THE RECORDS Block Start

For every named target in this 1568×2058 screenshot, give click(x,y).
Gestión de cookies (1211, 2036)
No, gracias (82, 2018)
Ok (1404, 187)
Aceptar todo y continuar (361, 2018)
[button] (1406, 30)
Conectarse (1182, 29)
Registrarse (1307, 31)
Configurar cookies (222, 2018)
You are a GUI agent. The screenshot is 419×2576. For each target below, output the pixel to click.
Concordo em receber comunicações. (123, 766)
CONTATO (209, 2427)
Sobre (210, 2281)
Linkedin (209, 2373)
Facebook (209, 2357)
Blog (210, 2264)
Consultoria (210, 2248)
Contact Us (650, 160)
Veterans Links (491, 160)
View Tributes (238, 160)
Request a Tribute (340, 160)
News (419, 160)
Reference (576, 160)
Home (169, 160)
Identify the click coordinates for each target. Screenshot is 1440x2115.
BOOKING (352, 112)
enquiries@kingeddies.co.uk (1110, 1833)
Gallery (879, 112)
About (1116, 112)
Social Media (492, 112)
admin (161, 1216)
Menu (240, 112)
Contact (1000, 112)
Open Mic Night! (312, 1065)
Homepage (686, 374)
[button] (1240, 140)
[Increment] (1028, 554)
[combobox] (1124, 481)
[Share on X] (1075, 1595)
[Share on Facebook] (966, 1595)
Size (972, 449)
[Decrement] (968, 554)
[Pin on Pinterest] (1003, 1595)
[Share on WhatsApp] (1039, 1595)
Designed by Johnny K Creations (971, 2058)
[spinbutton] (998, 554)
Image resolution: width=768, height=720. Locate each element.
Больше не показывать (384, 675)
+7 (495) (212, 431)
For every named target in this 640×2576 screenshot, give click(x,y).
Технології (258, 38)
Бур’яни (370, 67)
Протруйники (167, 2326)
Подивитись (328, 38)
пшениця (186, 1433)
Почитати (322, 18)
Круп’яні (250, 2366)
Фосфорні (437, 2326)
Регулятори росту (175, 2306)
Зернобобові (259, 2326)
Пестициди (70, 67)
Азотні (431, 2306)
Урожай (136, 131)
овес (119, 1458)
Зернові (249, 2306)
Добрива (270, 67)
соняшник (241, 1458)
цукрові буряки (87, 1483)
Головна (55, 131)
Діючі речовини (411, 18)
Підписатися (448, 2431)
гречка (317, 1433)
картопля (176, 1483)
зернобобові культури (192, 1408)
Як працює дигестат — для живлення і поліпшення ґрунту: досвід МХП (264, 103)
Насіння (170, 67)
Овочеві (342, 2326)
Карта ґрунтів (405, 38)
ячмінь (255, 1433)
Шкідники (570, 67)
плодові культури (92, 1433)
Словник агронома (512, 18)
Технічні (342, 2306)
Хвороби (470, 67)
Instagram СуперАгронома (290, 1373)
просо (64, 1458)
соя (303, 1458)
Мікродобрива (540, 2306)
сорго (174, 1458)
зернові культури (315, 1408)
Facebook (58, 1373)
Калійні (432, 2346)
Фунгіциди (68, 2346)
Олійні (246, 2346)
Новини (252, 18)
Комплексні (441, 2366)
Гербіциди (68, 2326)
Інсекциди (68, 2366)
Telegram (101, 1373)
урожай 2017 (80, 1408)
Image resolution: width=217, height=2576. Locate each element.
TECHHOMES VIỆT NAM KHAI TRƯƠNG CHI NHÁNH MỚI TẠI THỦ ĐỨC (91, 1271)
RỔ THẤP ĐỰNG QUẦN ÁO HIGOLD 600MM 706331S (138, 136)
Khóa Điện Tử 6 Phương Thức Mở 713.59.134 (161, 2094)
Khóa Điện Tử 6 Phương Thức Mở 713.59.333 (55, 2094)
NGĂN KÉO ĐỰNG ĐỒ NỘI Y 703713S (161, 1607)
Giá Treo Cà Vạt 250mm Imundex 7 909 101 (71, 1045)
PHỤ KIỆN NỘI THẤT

THE RECORDS Block End

EXERCISE GOAL |
Starting at the line above that contains "Facebook (209, 2357)", repeat each line exactly up to and including the line that contains "BOOKING (352, 112)", and stop there.

TASK OUTPUT |
Facebook (209, 2357)
Blog (210, 2264)
Consultoria (210, 2248)
Contact Us (650, 160)
Veterans Links (491, 160)
View Tributes (238, 160)
Request a Tribute (340, 160)
News (419, 160)
Reference (576, 160)
Home (169, 160)
Identify the click coordinates for each target. Screenshot is 1440x2115.
BOOKING (352, 112)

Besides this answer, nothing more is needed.